# WHY THE world DOESN'T need Superman Returns...



## jrjcd (Apr 23, 2002)

Let me start this out by saying that I really wanted to like this film. I mean-I REALLY wanted to like it and don't get me wrong-there are parts of the film that are just breathtaking in their execution...If you thought a man could fly in the Donner film, you'll really believe it in this one. The action pieces make the film and if you are partial to that, then you'll find this the best film of the year...

But...

That being said, there is the plot...the story...and for some reason, Bryan Singer and his writers have fallen down on the job here in a big way... 
If there's anything I dislike more in a film is when it doesn't stay true to it's own internal logic and SR speeds right past it faster than a speeding bullet...I'll discuss these points later in this thread when more people have seen the film....

I didn't hate this movie-i was more disappointed in it's failures than anything else-I like that Singer uses Noell Niell and Jack Larson as more than glorified extras...i didn't like the new costume...Kevin Spacey was way underutilized...Brandon Routh was a good superman and kate bosworth actually reminded me of the lois from the old fleischer cartoons...

Anyway, am curious about other people's responses to this film...


----------



## djlong (Jul 8, 2002)

In a nutshell, loved the movie, hated the last scenes (after the climax).

They could have gone one way or another with them and just LEFT it dangling there.


----------



## jrjcd (Apr 23, 2002)

well...think the movie thru and ALL the dangling scenes in it...they're not only at the end, but think about this(SPOILER)-instead of the stupid crawl at the beginning of the movie, open it with luthor and the old lady with a "three years earlier" subtitle, proceed to luthor at the fortress-he says "show me everything" and THEN the credits...superman returns and in my film, Luthor has used the old ladie's fortune and the crystals to make LexCorp into the most influencial corporation in the world and we go on from there....wouldn't you like to see THAT movie?


----------



## Bogy (Mar 23, 2002)

jrjcd said:


> well...think the movie thru and ALL the dangling scenes in it...they're not only at the end, but think about this(SPOILER)-instead of the stupid crawl at the beginning of the movie, open it with luthor and the old lady with a "three years earlier" subtitle, proceed to luthor at the fortress-he says "show me everything" and THEN the credits...superman returns and in my film, Luthor has used the old ladie's fortune and the crystals to make LexCorp into the most influencial corporation in the world and we go on from there....wouldn't you like to see THAT movie?
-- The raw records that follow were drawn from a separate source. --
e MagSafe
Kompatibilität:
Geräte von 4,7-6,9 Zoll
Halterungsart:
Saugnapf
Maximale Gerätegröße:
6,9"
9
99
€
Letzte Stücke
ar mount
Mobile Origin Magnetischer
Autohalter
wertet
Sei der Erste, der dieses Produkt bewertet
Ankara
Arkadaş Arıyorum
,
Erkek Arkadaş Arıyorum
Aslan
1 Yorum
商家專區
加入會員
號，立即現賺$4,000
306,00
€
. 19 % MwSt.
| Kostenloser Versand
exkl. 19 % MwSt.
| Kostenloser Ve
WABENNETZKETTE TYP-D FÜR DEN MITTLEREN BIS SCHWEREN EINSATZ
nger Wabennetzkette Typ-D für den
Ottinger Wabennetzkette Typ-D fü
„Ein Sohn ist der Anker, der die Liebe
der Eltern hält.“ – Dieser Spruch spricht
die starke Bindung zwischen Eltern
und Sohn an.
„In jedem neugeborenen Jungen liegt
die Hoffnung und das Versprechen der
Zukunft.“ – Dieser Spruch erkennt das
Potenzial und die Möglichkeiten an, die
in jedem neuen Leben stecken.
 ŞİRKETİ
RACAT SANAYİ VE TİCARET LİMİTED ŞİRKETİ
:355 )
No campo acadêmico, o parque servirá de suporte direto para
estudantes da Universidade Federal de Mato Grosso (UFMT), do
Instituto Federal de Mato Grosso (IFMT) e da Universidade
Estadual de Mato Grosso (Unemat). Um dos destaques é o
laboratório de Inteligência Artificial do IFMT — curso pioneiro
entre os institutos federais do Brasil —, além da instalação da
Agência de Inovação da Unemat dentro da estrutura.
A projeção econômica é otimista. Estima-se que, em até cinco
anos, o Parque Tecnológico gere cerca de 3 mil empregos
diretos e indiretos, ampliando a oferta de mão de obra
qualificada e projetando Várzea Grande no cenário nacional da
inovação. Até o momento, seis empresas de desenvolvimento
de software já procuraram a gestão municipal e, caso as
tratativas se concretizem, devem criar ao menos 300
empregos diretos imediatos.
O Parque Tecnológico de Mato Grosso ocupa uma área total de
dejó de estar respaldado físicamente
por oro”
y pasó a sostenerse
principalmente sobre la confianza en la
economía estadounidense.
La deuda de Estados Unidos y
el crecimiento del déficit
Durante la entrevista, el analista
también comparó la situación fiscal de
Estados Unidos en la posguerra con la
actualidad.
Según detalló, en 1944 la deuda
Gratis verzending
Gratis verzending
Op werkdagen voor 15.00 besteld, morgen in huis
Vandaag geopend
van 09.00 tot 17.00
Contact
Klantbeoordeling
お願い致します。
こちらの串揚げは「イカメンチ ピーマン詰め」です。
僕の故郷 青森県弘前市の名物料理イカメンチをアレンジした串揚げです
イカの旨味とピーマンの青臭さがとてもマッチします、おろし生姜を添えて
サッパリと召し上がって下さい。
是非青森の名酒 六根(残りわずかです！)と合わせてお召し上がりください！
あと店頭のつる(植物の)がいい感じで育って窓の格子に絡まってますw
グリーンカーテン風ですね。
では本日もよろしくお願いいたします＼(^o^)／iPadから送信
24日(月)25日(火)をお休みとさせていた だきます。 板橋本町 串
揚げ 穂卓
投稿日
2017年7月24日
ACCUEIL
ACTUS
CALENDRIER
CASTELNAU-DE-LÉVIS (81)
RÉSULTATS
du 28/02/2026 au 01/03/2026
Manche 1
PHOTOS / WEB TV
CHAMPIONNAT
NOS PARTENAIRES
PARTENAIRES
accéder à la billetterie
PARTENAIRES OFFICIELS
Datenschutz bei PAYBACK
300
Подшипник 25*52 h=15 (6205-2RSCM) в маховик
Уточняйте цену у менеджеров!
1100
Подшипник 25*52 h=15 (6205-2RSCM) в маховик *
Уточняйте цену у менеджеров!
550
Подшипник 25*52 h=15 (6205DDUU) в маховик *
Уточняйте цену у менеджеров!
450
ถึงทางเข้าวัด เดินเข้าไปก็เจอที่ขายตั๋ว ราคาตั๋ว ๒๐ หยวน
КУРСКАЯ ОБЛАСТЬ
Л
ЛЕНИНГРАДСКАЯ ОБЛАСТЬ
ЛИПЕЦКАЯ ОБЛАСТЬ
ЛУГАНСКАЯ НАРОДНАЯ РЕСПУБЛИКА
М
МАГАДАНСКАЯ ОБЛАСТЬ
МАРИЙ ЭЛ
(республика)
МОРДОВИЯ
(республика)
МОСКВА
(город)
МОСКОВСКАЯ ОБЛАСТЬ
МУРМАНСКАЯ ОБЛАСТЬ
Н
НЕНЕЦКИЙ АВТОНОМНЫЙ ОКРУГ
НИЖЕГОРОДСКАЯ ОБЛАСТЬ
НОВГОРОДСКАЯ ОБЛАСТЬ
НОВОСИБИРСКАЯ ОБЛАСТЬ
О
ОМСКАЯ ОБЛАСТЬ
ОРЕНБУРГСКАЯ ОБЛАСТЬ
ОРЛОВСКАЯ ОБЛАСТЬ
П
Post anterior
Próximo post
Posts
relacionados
I go to movies, especially summer movies, to escape. That sounds too much like real life. :lol:


----------



## jrjcd (Apr 23, 2002)

well, there's escape and then there's escape...there's nothing wrong in actually thinking thru a script-this one subsists on it's admittedly amazing special effects because the script has so many holes a mach truck can drive thru it


----------



## juan ellitinez (Jan 31, 2003)

The movie should have ended with Lex Luther Stranded on the Island..Everything past that was crap


----------